Archive for June, 2009

AIM Push Notification and Multiple Sessions, Who Wins?

Sunday, June 28th, 2009

A question was recently posed by a friend. He noticed that as long as his AIM client was signed in on the iPhone, actively or just for Push Notification, that messages would no longer be sent to his desktop client anymore. This sort of behavior could render the “always signed in” Push Notification useless if the desktop client can no longer receive messages while the iPhone application is considered to be signed in.

It turns out that AOL uses a precedence order in deciding which client should get the message, or in some cases both. Here is the precedence order:

Available (1)
Away (0)
Idle (-1)
Invisible (*)

AIM clients with the same precedence “score,” the number in parenthesis, will get the same message. If one client has a higher score, no other clients will get the message. Idle time will subtract one from the score. Available + Idle is the same thing as Away + Active.

For example if both clients are Available and not Idle, both will get the message. If one is Available and the other Away, the Available client will only get the message. Here is where things get interesting, if a client is Available and Idle, and the other is Away but Active both get the message.

The most effective way to use both the iPhone AIM client and a desktop client like Adium, iChat, or AIM, you need to have the desktop client set to Available and the iPhone client set to Away. The desktop client shouldn’t be set to artificially Idle, or both will get the message.

This is a little annoying because I tend to set Adium to Away all the time. Going forward to utilize AIM for the iPhone I’ll have to keep available and not idle, otherwise messages are going to start appearing on my phone. I guess this promotes some additional honesty about my actual status.

I hope this solves the mystery for someone. I couldn’t find anything too definitive elsewhere on the web.

*Note: Setting Invisible in one client changes your status in all logged in clients. It’s not possible to be Away in one, and invisible in another. I was hoping I could leverage this somehow by setting the iPhone to invisible so that it would only get messages if the desktop client went offline.

Now with Fancy

Thursday, June 25th, 2009

A quick post just to point out the obvious, the blog has a new look. More on this later, but Kenta is to thank for the design.

Enjoy.

When BS is so bad it hurts

Thursday, June 25th, 2009

It appears that Movable Type has been forked into a new project called “Melody.” Now this is why I love Open Source software, if something isn’t working right fracture the code, take some of the developers, and subdivide the user base. I understand that one piece of software can’t do everything. By all means it shouldn’t, but there doesn’t seem to be any driving goals of this project that aim to make it vastly different the Movable Type.

A quick read of the sparse About page and FAQ, seems to indicate that this fork is driven by the need to work with the community more. In other words they don’t have any unique design principles yet, but invoking the term “community” implies that we soon will have all that we’ve been missing from Movable Type.

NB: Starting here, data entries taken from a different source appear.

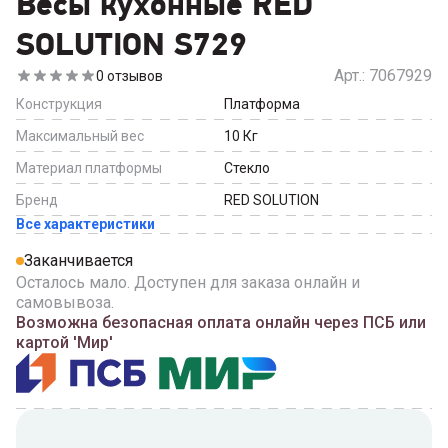
Весы кухонные RED
SOLUTION S729
Арт.:
7067929
0
отзывов
Конструкция
Платформа
Максимальный вес
10
Кг
Материал платформы
Стекло
Бренд
RED SOLUTION
Все характеристики
Заканчивается
Осталось мало. Доступен для заказа онлайн и
самовывоза.
Возможна безопасная оплата онлайн через ПСБ или
картой 'Мир'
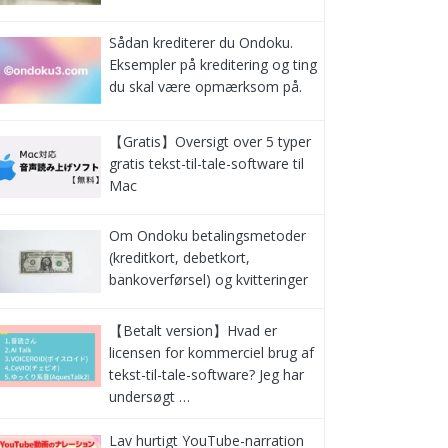
Sådan krediterer du Ondoku.
Eksempler på kreditering og ting
du skal være opmærksom på.
【Gratis】Oversigt over 5 typer
gratis tekst-til-tale-software til
Mac
Om Ondoku betalingsmetoder
(kreditkort, debetkort,
bankoverførsel) og kvitteringer
【Betalt version】Hvad er
licensen for kommerciel brug af
tekst-til-tale-software? Jeg har
undersøgt …
Lav hurtigt YouTube-narration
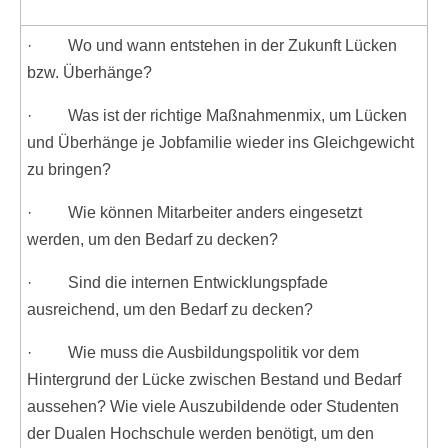
· Wo und wann entstehen in der Zukunft Lücken
bzw. Überhänge?
· Was ist der richtige Maßnahmenmix, um Lücken
und Überhänge je Jobfamilie wieder ins Gleichgewicht
zu bringen?
· Wie können Mitarbeiter anders eingesetzt
werden, um den Bedarf zu decken?
· Sind die internen Entwicklungspfade
ausreichend, um den Bedarf zu decken?
· Wie muss die Ausbildungspolitik vor dem
Hintergrund der Lücke zwischen Bestand und Bedarf
aussehen? Wie viele Auszubildende oder Studenten
der Dualen Hochschule werden benötigt, um den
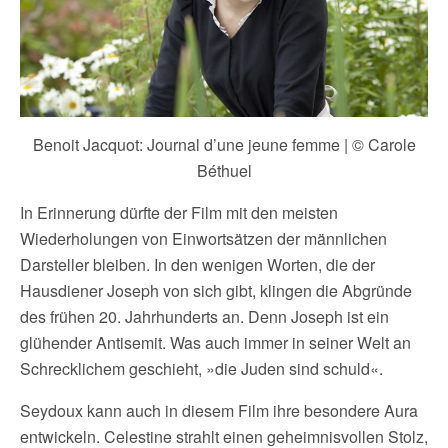
Benoit Jacquot: Journal d’une jeune femme | © Carole
Béthuel
In Erinnerung dürfte der Film mit den meisten
Wiederholungen von Einwortsätzen der männlichen
Darsteller bleiben. In den wenigen Worten, die der
Hausdiener Joseph von sich gibt, klingen die Abgründe
des frühen 20. Jahrhunderts an. Denn Joseph ist ein
glühender Antisemit. Was auch immer in seiner Welt an
Schrecklichem geschieht, »die Juden sind schuld«.
Seydoux kann auch in diesem Film ihre besondere Aura
entwickeln. Celestine strahlt einen geheimnisvollen Stolz,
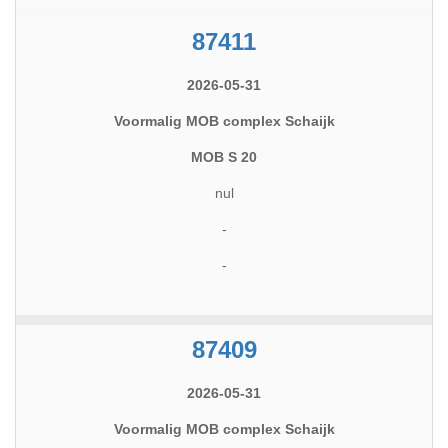
87411
2026-05-31
Voormalig MOB complex Schaijk
MOB S 20
nul
-
-
87409
2026-05-31
Voormalig MOB complex Schaijk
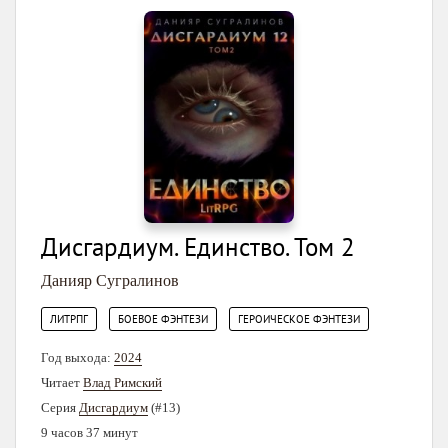
Дисгардиум. Единство. Том 2
Данияр Сугралинов
,
,
ЛИТРПГ
БОЕВОЕ ФЭНТЕЗИ
ГЕРОИЧЕСКОЕ ФЭНТЕЗИ
Год выхода:
2024
Читает
Влад Римский
Серия
Дисгардиум
(#13)
9 часов 37 минут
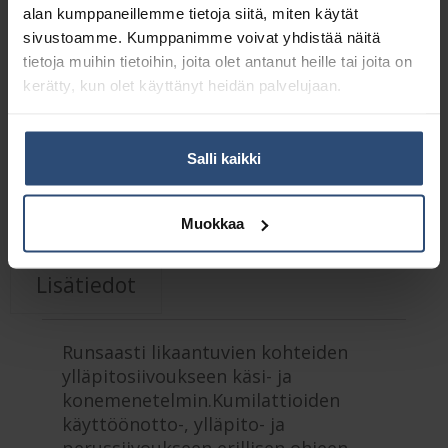
alan kumppaneillemme tietoja siitä, miten käytät
LISÄÄ OSTOSKORIIN
sivustoamme. Kumppanimme voivat yhdistää näitä
tietoja muihin tietoihin, joita olet antanut heille tai joita on
Yhteensä:
46,28 €
kerätty, kun olet käyttänyt heidän palvelujaan.
Tuotetunnus (SKU):
T7070.005
Osasto:
Yleispuhdistusaineet
Salli kaikki
Kuvaus
Muokkaa
Lisätiedot
Runsaasti likaantuvien kohteiden
ylläpitosiivoukseen käsi- ja
konemenetelmin.Kumilattioiden
käyttöönotto-, ylläpito- ja
perussiivoukseen erillisen ohjeen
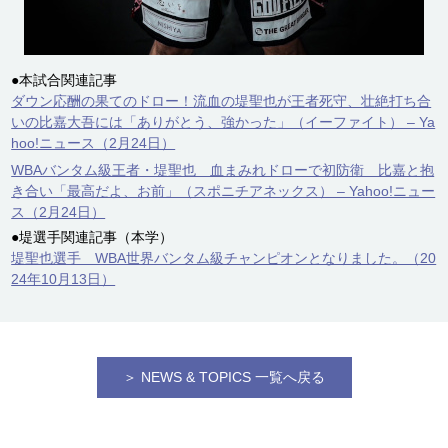
●本試合関連記事
ダウン応酬の果てのドロー！流血の堤聖也が王者死守、壮絶打ち合
いの比嘉大吾には「ありがとう、強かった」（イーファイト） – Ya
hoo!ニュース（2月24日）
WBAバンタム級王者・堤聖也 血まみれドローで初防衛 比嘉と抱
き合い「最高だよ、お前」（スポニチアネックス） – Yahoo!ニュー
ス（2月24日）
●堤選手関連記事（本学）
堤聖也選手 WBA世界バンタム級チャンピオンとなりました。（20
24年10月13日）
＞ NEWS & TOPICS 一覧へ戻る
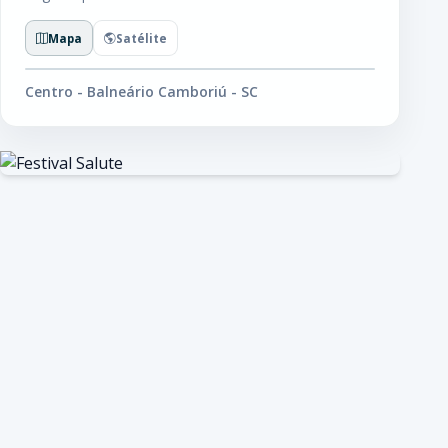
Mapa
Satélite
Centro - Balneário Camboriú - SC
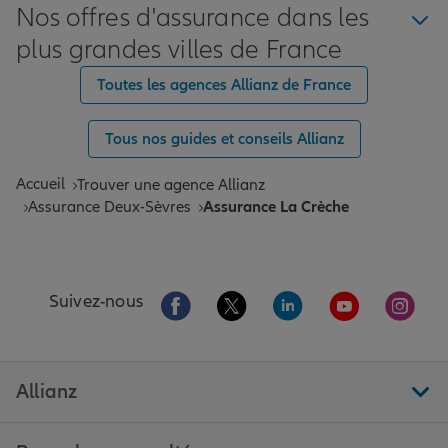
Nos offres d'assurance dans les
plus grandes villes de France
Toutes les agences Allianz de France
Tous nos guides et conseils Allianz
Accueil
Trouver une agence Allianz
Assurance Deux-Sèvres
Assurance La Crèche
Aller sur la page Facebook de Allianz
Aller sur la page Twitter de All
Aller sur la page Linke
Aller sur la pa
Aller 
Suivez-nous
Allianz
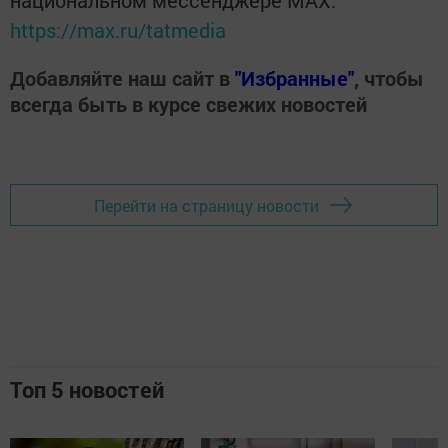
национальном мессенджере MАХ:
https://max.ru/tatmedia
Добавляйте наш сайт в
"Избранные"
, чтобы
всегда быть в курсе свежих новостей
Перейти на страницу новости
Топ 5 новостей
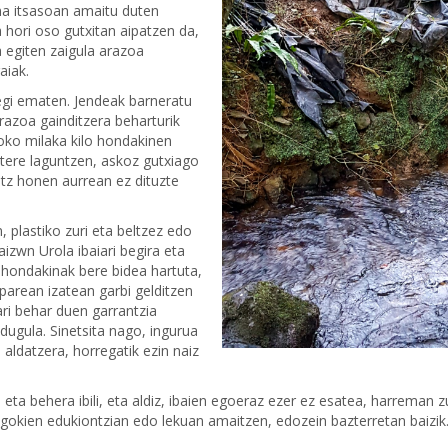
na itsasoan amaitu duten
a hori oso gutxitan aipatzen da,
 egiten zaigula arazoa
aiak.
gi ematen. Jendeak barneratu
arazoa gainditzera beharturik
oko milaka kilo hondakinen
atere laguntzen, askoz gutxiago
itz honen aurrean ez dituzte
, plastiko zuri eta beltzez edo
izwn Urola ibaiari begira eta
 hondakinak bere bidea hartuta,
 parean izatean garbi gelditzen
ari behar duen garrantzia
ugula. Sinetsita nago, ingurua
 aldatzera, horregatik ezin naiz
eta behera ibili, eta aldiz, ibaien egoeraz ezer ez esatea, harreman 
gokien edukiontzian edo lekuan amaitzen, edozein bazterretan baizik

They suggest trying to be more like WordPress. Maybe that means documentation that isn’t habitually wrong. I’m not sure.

On face value it looks like some sort of internal fallout happened. When you drop all of the idealistic bullshit, thats the most common reason for a fork. Two people couldn’t agree and they go their own way but try to make it look all happy and mutual, as if this will somehow be “better for everyone.”

The way I see it, Movable Type has been trying to become a CMS and failing miserably. It’s once rapid rate of progress during the 3.x builds has become a snails pace under 4.x., and this fork may finally kill it or get SixApart off their asses and take a look at what their actually trying to accomplish.